La Désabondance est un roman composé de cinq parties qui se complètent et se font écho. Le livre s’ouvre avec le récit de Laura, l’une des cinq sœurs Kowalsky, des quintuplés élevées par leur père en pleine nature, loin de la civilisation. Mais, alors que Laura se souvient de son enfance, on comprend qu’elle se trouve avec ses sœurs à bord d’un vaisseau piloté par la Génitrice, une intelligence artificielle conçue pour explorer l’univers. A cette première partie étonnante s’ajoute ensuite un récit écrit à la seconde personne du singulier, consacré à Annie, la fille d’un écrivain de science-fiction, une scientifique à l’origine de la Génitrice. Ensuite, Chainas nous propose un roman dans le roman en insérant un manuscrit du père d’Annie, un pur texte de S-F qui n’est pas sans évoquer Dune. L’acte suivant se focalise sur Océane, une jeune femme étroitement liée à la désabondance, une philosophie théorisée par le père des sœurs Kowalsky, et qui prend de l’ampleur à mesure que les ressources naturelles s’épuisent. Enfin, une dernière partie intitulée « Plus petite » nous confronte aux conséquences de la désabondance et envisage ainsi l’avenir de l’humanité.
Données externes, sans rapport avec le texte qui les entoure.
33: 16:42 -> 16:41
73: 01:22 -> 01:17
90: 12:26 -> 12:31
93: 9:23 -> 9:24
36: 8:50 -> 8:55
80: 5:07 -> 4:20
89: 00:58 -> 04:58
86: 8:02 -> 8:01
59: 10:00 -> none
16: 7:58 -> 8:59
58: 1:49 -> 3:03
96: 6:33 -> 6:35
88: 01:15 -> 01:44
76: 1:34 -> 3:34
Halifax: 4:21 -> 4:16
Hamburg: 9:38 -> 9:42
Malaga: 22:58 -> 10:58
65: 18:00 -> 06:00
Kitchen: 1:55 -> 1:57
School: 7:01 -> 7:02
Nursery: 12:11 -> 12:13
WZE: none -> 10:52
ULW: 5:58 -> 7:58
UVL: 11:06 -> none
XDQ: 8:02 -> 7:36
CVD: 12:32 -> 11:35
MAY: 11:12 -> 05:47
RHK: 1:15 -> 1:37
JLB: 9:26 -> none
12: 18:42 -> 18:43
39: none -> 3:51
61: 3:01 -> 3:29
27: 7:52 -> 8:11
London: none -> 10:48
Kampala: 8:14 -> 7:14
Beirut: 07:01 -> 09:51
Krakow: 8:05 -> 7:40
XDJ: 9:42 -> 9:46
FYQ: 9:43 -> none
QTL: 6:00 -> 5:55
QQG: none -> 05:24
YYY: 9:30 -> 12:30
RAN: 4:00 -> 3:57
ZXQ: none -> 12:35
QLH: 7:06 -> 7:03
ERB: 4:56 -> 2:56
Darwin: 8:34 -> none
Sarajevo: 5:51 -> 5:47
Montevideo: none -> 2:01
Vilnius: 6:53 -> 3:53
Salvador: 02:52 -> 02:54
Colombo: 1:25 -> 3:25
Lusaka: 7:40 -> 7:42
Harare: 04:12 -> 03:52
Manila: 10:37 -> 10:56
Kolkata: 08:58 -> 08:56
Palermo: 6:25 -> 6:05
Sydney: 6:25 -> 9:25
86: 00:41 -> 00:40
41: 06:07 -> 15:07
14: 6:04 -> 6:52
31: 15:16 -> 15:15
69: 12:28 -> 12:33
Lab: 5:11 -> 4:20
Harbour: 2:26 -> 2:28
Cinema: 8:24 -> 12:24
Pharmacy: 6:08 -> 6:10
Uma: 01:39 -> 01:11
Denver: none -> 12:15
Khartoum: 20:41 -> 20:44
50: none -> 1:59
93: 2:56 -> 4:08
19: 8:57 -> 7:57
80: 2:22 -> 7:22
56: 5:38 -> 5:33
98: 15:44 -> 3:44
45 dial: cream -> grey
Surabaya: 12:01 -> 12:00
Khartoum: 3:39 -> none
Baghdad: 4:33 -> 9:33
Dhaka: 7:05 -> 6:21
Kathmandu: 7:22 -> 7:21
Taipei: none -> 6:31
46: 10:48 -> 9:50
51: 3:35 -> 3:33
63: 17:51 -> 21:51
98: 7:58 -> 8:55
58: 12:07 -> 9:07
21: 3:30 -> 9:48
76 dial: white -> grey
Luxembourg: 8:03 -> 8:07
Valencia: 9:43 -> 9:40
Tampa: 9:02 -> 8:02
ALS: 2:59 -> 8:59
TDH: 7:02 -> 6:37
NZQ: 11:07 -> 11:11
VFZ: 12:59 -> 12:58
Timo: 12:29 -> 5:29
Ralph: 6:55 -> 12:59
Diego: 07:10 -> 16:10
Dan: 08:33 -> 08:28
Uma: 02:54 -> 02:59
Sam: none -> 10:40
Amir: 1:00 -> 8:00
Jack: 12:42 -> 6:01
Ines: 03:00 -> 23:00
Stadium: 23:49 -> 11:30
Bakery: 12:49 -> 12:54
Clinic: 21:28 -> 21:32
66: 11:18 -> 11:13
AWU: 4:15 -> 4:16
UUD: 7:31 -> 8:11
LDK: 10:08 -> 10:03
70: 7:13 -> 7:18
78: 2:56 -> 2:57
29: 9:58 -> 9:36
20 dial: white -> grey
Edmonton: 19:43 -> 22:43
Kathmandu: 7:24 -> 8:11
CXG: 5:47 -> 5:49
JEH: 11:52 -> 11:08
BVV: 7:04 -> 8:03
On le voit, le roman d’Antoine Chainas, qui paraît pourtant dans une collection de littérature générale, emprunte beaucoup à la science-fiction (le cadre de plusieurs de ses parties, certains de ses thèmes) sans jamais s’y conformer totalement (y compris dans la troisième partie, pourtant la plus proche des caractéristiques du genre). Encore une fois, à l’instar de David Mitchell, Chainas privilégie une littérature hybride qui cherche avant tout à soulever des questions et à aborder des thèmes essentiels : notre rapport au savoir, à la nature, à l’avenir. En jouant avec les genres, il développe donc ce principe de la désabondance. Et si, pour survivre, l’humanité devait accepter de revenir à ses origines ? Dans la mesure où notre avenir sur terre est menacé et que nous courons à notre perte, ne devons-nous pas, pour survivre, tout abandonner, nos biens mais aussi nos connaissances ? Bien plus complexe que la décroissance, la désabondance imaginée par Chainas questionne donc aussi notre rapport au savoir, et même au langage. La dernière partie du roman, en apparence très simple, se révèle vite vertigineuse. Passionnant, d’une grande limpidité et pourtant très complexe, le nouveau roman d’Antoine Chainas n’oublie pas pour autant ses personnages ni des thèmes plus intimes, en particulier celui de la filiation et de la mémoire.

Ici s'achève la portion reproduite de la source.